Patriot Act = Gleichschaltung

On a dark day for this land, when the Spineless Senate has OK’d a raft of legislation known as the USA Patriot Act that has taken away the rights and liberties of American citizens, it may behoove us to note the term “Gleichschaltung,” since it applies to our plight in the USA in 2006.

From
Wikipedia, the free encyclopedia.

The German word Gleichschaltung (literally "synchronising", synchronization) is used in a political sense to describe the process by which the Nazi regime successively established a system of totalitarian control over the individual, and tight coordination over all aspects of society and commerce. Another possible translation is "making equal". One goal of this politics was to enforce a specific way of doctrine and thinking to everybody, eliminating individualism.
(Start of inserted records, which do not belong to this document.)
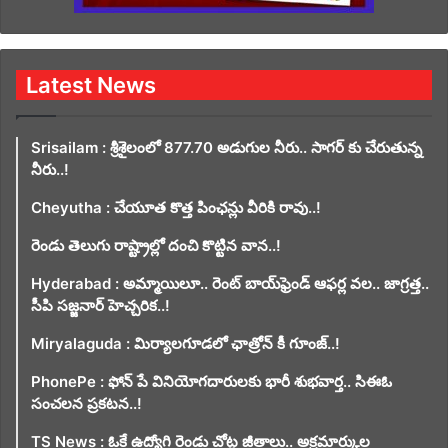
Latest News
Srisailam : శ్రీశైలంలో 877.70 అడుగుల నీరు.. సాగర్ కు చేరుతున్న
నీరు..!
Cheyutha : చేయూత కొత్త పింఛన్లు వీరికి రావు..!
రెండు తెలుగు రాష్ట్రాల్లో దంచి కొట్టిన వాన..!
Hyderabad : అమ్మాయిలూ.. రెంట్ బాయ్‌ఫ్రెండ్ ఆఫర్ల వల.. జాగ్రత్త..
సీపి సజ్జనార్ హెచ్చరిక..!
Miryalaguda : మిర్యాలగూడలో ఛాత్రోన్ కీ గూంజ్..!
PhonePe : ఫోన్ పే వినియోగదారులకు భారీ శుభవార్త.. సిఈఓ
సంచలన ప్రకటన..!
TS News : ఓకే ఉద్యోగి రెండు చోట్ల జీతాలు.. అక్రమార్కుల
The Nazi party's desire for total control required the elimination of all other forms of influence. The period from 1933 to around 1937 was characterized by the systematic elimination of non-Nazi organizations that could potentially influence people, such as trade unions and political parties. Those critical of Hitler's agenda, especially his close ties with the industry were suppressed or intimidated. The regime also assailed the influence of the churches, for example by instituting the Ministry of Ecclesiastical Affairs under Hanns Kerrl. Organizations that the administration could not eliminate, such as schools, came under its direct control.

[snip]

One day after the Reichstag fire on February 27, 1933, the increasingly senile President of Germany Paul von Hindenburg, acting at Hitler's request, issued the Reichstag Fire Decree. This decree suspended most human rights provided for by the 1919 constitution of the Weimar Republic and thus allowed for the arrest of political adversaries, mostly Communists, and for general terrorizing by the SA to intimidate the voters before the upcoming election.
In this atmosphere the Reichstag general election of March 5, 1933 took place. These yielded only a slim majority for Hitler's coalition government and no majority for Hitler's own Nazi party.

When the newly-elected Reichstag first convened on March 23, 1933, (not including the Communist delegates, since their party had already been banned by that time) it passed the Enabling Act (Ermächtigungsgesetz), transferring all legislative powers to the Nazi government and, in effect, abolishing the remainder of the Weimar constitution as a whole. Soon afterwards the government banned the Social Democratic party, which had voted against the Act, while the other parties chose to dissolve themselves to avoid arrests and concentration camp imprisonment.